**WHAT IS REQUIRED**:
Return an exact copy of the entries, skipping any picture you find.

[Page images and extracted text]
______

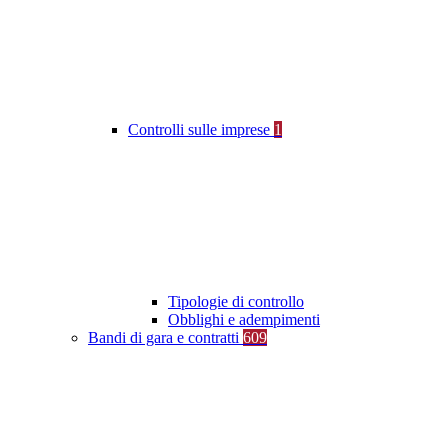
Controlli sulle imprese
1
Tipologie di controllo
Obblighi e adempimenti
Bandi di gara e contratti
609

______

**ANSWER**:
Controlli sulle imprese
1
Tipologie di controllo
Obblighi e adempimenti
Bandi di gara e contratti
609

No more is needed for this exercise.